Je dépose mon sac de courses sur la table de la cuisine et m'empare de mon téléphone. Cinq appels en absence, tous de Bill. Et je ne suis parti qu'un quart d'heure. Je compose son numéro et colle l'appareil à mon oreille, m'installant sur le canapé aux côtés de Hugh. Il me donne le joint qu'il vient de rouler et je tire dessus en lui souriant.
« Allô ? »
Sa voix est aiguë, sa respiration saccadée.
« Salut, Bill ! Tu vas bien ?
- Non, non, je vais pas bien du tout. Tom... »
En effet, il est en pleurs au bout du fil et je sens son angoisse jusque dans mes os. Lui et moi ne nous voyons presque plus, mais il me suffit d'être en contact avec lui pour le comprendre de nouveau parfaitement.
« Quoi ? Qu'est-ce qu'il y a ?
- Je, je me...
- Tu as eu un accident ? Qu'est-ce qu'il t'arrive ? »
Je me lève aussitôt et pars m'enfermer dans la salle de bain. Quelque chose ne va pas, et j'ai besoin d'être isolé pour mieux l'entendre. Il sanglote, je panique. Est-ce que quelqu'un lui a fait du mal ? Mes instincts de grand frère protecteur se réveillent, et j'insiste, le pressant pour obtenir une réponse.
« Non, j'ai pas, je veux dire, je vais bien, moi je vais bien. Putain Tom, je, t'es le seul que je pouvais appeler. Je sais pas comment t'expliquer. Il s'est passé un truc horrible. Putain, putain, je suis dans la merde. »
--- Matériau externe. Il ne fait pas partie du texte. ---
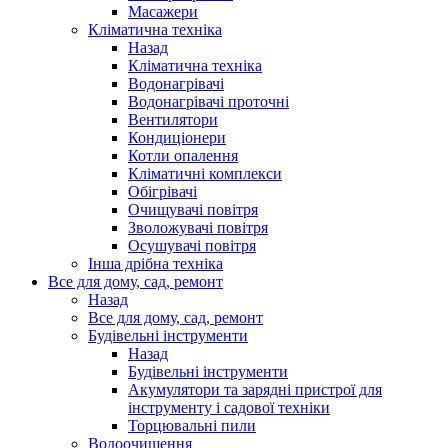
Масажери
Кліматична техніка
Назад
Кліматична техніка
Водонагрівачі
Водонагрівачі проточні
Вентилятори
Кондиціонери
Котли опалення
Кліматичні комплекси
Обігрівачі
Очищувачі повітря
Зволожувачі повітря
Осушувачі повітря
Інша дрібна техніка
Все для дому, сад, ремонт
Назад
Все для дому, сад, ремонт
Будівельні інструменти
Назад
Будівельні інструменти
Акумулятори та зарядні пристрої для
інструменту і садової техніки
Торцювальні пили
Водоочищення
Il parle si vite que j'ai du mal à le comprendre. Il a dû prendre quelque chose. Bon Dieu, je lui avais dit d'arrêter ces merdes.
« Ralentis, Bill, je comprends rien.
- Non mais, je, putain ça s'est passé si vite, j'ai même pas réalisé et... Tom, il faut que tu viennes. »
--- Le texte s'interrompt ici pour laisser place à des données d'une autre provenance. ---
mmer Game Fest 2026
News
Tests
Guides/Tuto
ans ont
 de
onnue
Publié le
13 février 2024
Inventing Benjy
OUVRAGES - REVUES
Son ton est devenu soudain plus grave, et j'ai compris que malgré l'absurdité qu'il venait de formuler, il était on ne peut plus sérieux.
« Tu te rends compte de ce que tu dis là ? T'es encore perché, Bill.
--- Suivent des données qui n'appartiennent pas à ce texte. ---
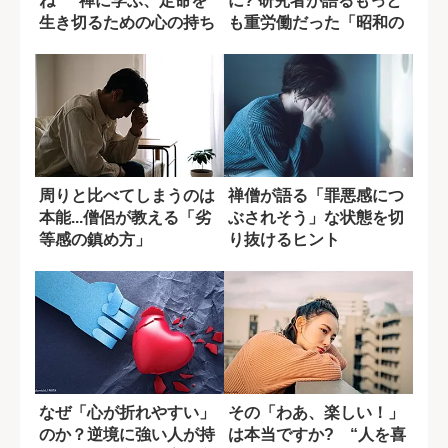
ね” 禅に学ぶ、定命を
に? 研究者が語るもっと
生き切るための心の持ち
も重労働だった「昭和の
方
くらし」
周りと比べてしまうのは
禅僧が語る「罪悪感につ
本能...僧侶が教える「劣
ぶされそう」な状態を切
等感の鎮め方」
り抜けるヒント
なぜ「心が折れやすい」
その「わあ、楽しい！」
のか？逆境に強い人が持
は本当ですか? “人を喜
- Mais non, putain, c'est retombé il y a un bon moment !
- Alors j'avais raison, t'as bien pris quelque chose.
- Tom, on s'en fout de ça ! Il faut que tu viennes ! Il faut que tu viennes, je sais plus quoi faire ! Bordel, comment je vais faire, il y a tellement de sang, c'est un cauchemar, c'est un putain de cauchemar... »
Du sang ? Cette conversation semble se dérouler dans une autre dimension. Pitié, faites que je sois en train de rêver.
« Qu'est ce que tu as fait ? Quel sang, quel sang Bill ? C'est le sang de qui ?
- De. De. Putain je connais même pas son nom !
- Appelle une ambulance qu'est-ce que tu attends ?
- C'est trop tard, Tom ! C'EST TROP TARD, PUTAIN ! »
Sa voix est hystérique. Mon Dieu, laissez-moi me réveiller, je ferai tout ce que vous voulez, j'irai à la messe le dimanche matin, je ne coucherai plus avec n'importe qui, je boirai modérément et je ne fumerai plus. Plus jamais. Bill doit être en train de me faire une blague. Le 1er avril c'est déjà passé, pourtant, non ?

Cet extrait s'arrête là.